Posted - 09/02/2007 :  06:45:22   [Permalink]  Show Profile Send Gorgo a Private Message  Reply with Quote
It was Dawkins:

I'm an atheist, but people need religion.
“What are you going to put in its place? How are you going to fill the need, or comfort the bereaved?”

What patronising condescension! “You and I are too intelligent and well educated to need religion. But ordinary people, hoi polloi, Orwellian proles, Huxleian Deltas and Epsilons need religion.” In any case, the universe doesn't owe us comfort, and the fact that a belief is comforting doesn't make it true. The God Delusion doesn't set out to be comforting, but at least it is not a placebo. I am pleased that the opening lines of my own Unweaving the Rainbow have been used to give solace at funerals.

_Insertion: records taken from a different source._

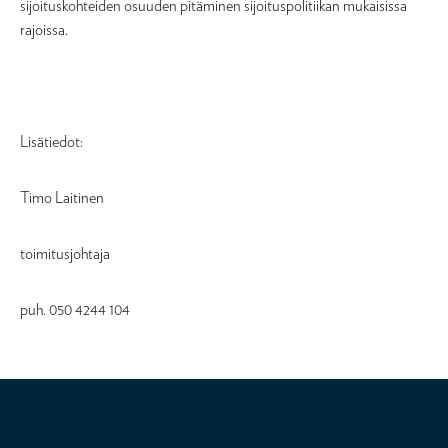
sijoituskohteiden osuuden pitäminen sijoituspolitiikan mukaisissa
rajoissa.
Lisätiedot:
Timo Laitinen
toimitusjohtaja
puh. 050 4244 104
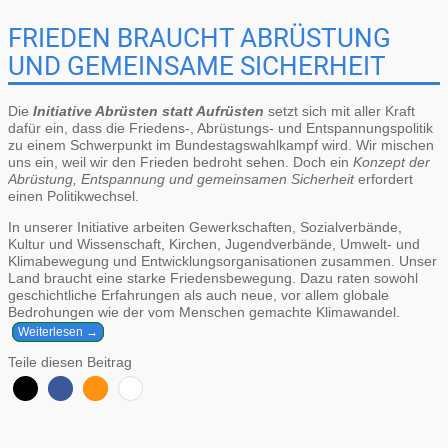
FRIEDEN BRAUCHT ABRÜSTUNG
UND GEMEINSAME SICHERHEIT
Die
Initiative Abrüsten statt Aufrüsten
setzt sich mit aller Kraft
dafür ein, dass die Friedens-, Abrüstungs- und Entspannungspolitik
zu einem Schwerpunkt im Bundestagswahlkampf wird. Wir mischen
uns ein, weil wir den Frieden bedroht sehen. Doch ein
Konzept der
Abrüstung, Entspannung und gemeinsamen Sicherheit
erfordert
einen Politikwechsel.
In unserer Initiative arbeiten Gewerkschaften, Sozialverbände,
Kultur und Wissenschaft, Kirchen, Jugendverbände, Umwelt- und
Klimabewegung und Entwicklungsorganisationen zusammen. Unser
Land braucht eine starke Friedensbewegung. Dazu raten sowohl
geschichtliche Erfahrungen als auch neue, vor allem globale
Bedrohungen wie der vom Menschen gemachte Klimawandel.
Weiterlesen →
Teile diesen Beitrag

When asked whether she believed in God, Golda Meir said: “I believe in the Jewish people, and the Jewish people believe in God.” I recently heard a prize specimen of I'm-an-atheist-buttery quote this and then substitute his own version: “I believe in people, and people believe in God.” I too believe in people. I believe that, given proper encouragement to think, and given the best information available, people will courageously cast aside celestial comfort blankets and lead intellectually fulfilled, emotionally liberated lives.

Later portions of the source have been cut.